What do you think?  Please leave a comment.


  1. So you're suggesting that a gun manufacturer produces a legal product, sells it to a licensed dealer, and when the person who buys the firearm from the dealercommits a criminal act, the manufacturer is somehow legally or ethically liable? Or if the dealer illegally sold the gun to a prohibited person, it's the manufacturer's fault?
    I'm making an assumption that before gun one gets sent to a dealer they get a copy of the FFL from the dealer. Then maybe give the ATF a call to confirm.
    At what point is the manufacturer of a legal product no longer responsible for the misuse of the product. Especially when they sell to someone who is federally licensed by the government.
    Would this be possibly be similar to holding a drug company liable for the criminal misuse of it's product when a licensed pharmacist diverts product to black market dealers?

  2. A company that makes a legal product that has many legitimate and safe uses and that functions as designed and sells that product with honest labelling should be protected from frivolous suits.

  3. Sorry, but the only person(s) that hold responsibility for crime are the criminals themselves. Not the guns, not the ammo, not the knives, not the cars, not the alcohol, not the drugs, not anything but the criminals.

    Why do so many people want to excuse criminals for their actions, or lessen their blame? Is it a complete loss of the concepts of right and wrong?

  4. . . . and still claim that they're not responsible in any way.

    I think they can do that since they're obviously not responsible in any way.

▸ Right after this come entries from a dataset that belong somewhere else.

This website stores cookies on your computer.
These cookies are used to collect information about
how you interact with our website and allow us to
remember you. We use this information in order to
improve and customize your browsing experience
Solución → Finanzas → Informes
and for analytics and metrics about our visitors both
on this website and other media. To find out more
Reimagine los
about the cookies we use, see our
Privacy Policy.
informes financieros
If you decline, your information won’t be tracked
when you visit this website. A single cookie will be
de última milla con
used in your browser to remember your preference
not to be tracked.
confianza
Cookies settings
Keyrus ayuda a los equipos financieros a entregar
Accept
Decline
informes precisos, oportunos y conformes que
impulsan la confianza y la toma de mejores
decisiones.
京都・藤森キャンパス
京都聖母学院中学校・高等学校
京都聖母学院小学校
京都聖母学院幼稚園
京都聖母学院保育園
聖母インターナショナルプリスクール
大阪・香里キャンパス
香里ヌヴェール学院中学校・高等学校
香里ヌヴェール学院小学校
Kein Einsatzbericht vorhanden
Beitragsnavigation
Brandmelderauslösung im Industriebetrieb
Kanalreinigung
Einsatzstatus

  5. There are some significant problems with product liability lawsuits. The one I find most significant and objectionable is the idea that someone else should be held responsible for my actions and subsequent results. Regardless of the product, if I use it to commit a crime I see no reason for the manufacturer or anyone else in the “chain” who acted legally to be held in any way responsible for my actions or their results. I can commit crimes with a gun, hammer, knife, car, match, pillow, computer, pesticide, heavy metal, ipad, cell phone, coke bottle, tire iron, camera...the list is endless. In each case, I and I alone would be responsible for my actions, not the manufacturer.

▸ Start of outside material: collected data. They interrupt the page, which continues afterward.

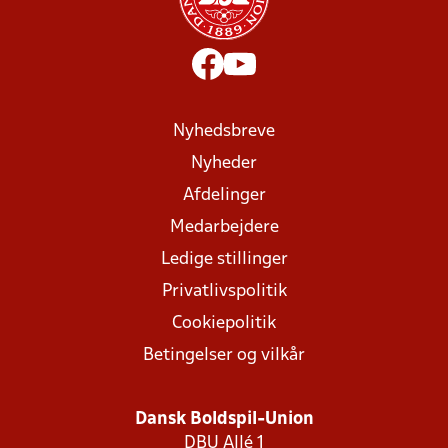
Nyhedsbreve
Nyheder
Afdelinger
Medarbejdere
Ledige stillinger
Privatlivspolitik
Cookiepolitik
Betingelser og vilkår
Dansk Boldspil-Union
DBU Allé 1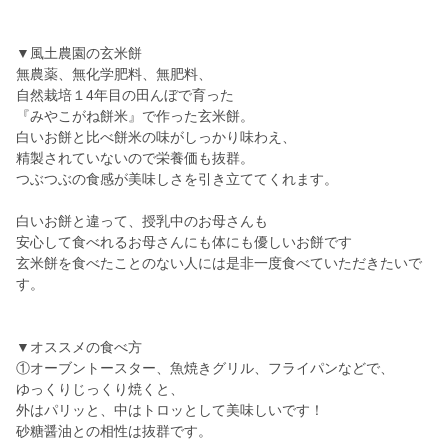
▼風土農園の玄米餅
無農薬、無化学肥料、無肥料、
自然栽培１4年目の田んぼで育った
『みやこがね餅米』で作った玄米餅。
白いお餅と比べ餅米の味がしっかり味わえ、
精製されていないので栄養価も抜群。
つぶつぶの食感が美味しさを引き立ててくれます。
白いお餅と違って、授乳中のお母さんも
安心して食べれるお母さんにも体にも優しいお餅です
玄米餅を食べたことのない人には是非一度食べていただきたいで
す。
▼オススメの食べ方
①オーブントースター、魚焼きグリル、フライパンなどで、
ゆっくりじっくり焼くと、
外はパリッと、中はトロッとして美味しいです！
砂糖醤油との相性は抜群です。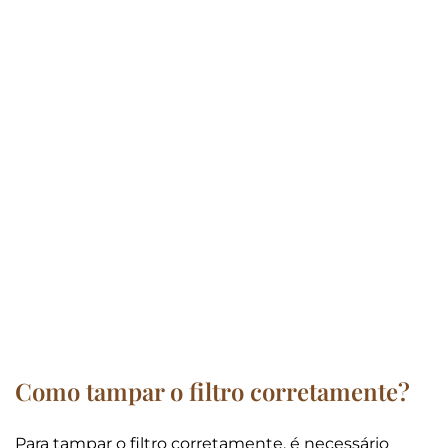
Como tampar o filtro corretamente?
Para tampar o filtro corretamente, é necessário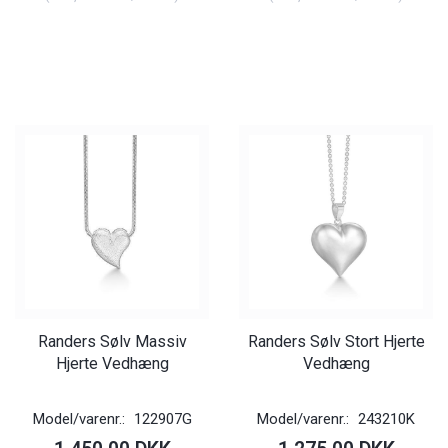
Randers Sølv Massiv
Randers Sølv Stort Hjerte
Hjerte Vedhæng
Vedhæng
Model/varenr.:
122907G
Model/varenr.:
243210K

  6. Mike, can you articulate what the PLCAA protects and doesn't protect?

    1. Why don't you tell us since you brought it up?

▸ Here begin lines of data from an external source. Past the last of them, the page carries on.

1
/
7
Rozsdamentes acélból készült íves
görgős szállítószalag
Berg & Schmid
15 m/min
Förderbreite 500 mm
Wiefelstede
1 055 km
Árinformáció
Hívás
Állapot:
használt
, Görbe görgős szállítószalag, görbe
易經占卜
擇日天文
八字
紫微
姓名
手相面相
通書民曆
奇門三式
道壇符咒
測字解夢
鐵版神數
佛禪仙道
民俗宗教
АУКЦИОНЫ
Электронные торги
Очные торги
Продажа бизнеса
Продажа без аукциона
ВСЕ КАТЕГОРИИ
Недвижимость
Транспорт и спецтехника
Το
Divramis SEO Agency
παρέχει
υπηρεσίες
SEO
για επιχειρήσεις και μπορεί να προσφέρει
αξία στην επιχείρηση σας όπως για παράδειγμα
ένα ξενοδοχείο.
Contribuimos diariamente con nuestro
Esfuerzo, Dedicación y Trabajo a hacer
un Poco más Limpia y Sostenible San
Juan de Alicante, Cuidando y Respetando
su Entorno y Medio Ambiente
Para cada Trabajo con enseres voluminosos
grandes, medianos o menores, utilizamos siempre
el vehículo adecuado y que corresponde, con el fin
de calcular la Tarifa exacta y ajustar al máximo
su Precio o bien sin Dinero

    2. It is one of the few bills that is aptly named. It protects lawful commerce only. Manufacturers can't be sued just for making guns. They CAN still be sued for making faulty products, commiting crimes, negligent practices, etc., basically all the things any other manufacturer of other products can be sued for. The only reason why this bill is in place is because the gun industry has been the target of so many frivolous lawsuits by gun control folks.

      Of course this has been explained to you dozens of times (including above)- it just doesn't seem to be registering.

    3. Mike, juxtapose your statement above with the $600K Kahr Arms settlement of last year. How is that possible? It is proof that the Brady Campaign has lied about what the PLCAA does. And I purposely used the word "lied" which is not something I throw around lightly. I apply the Greg Camp standard that in order to be a lie it must be shown that they said something that they knew to be false. The Brady website still says that the PLCAA grants blanket immunity to the industry against lawsuits, but when arguing for the plaintiffs in the Kahr suit, Dennis Hennigan said it does not protect against negligent practices (like we said all along). The fact that they won proves that the "immunity" line is a lie, and in a brazen act of having zero respect for their audiance's intelligence, is something the still perpetuate even after the settlement.

    4. But . . . wait . . . that would mean that . . . gun makers are subject to the same product liability lawsuits all other manufacturers are subject to? But Lawrence said . . .

      Ah, isn't the truth a wonderful thing! Too bad so many in politics and the media are not acquainted with it.

    5. I doubt Mikeb will ever adopt my standard, but thanks, TS.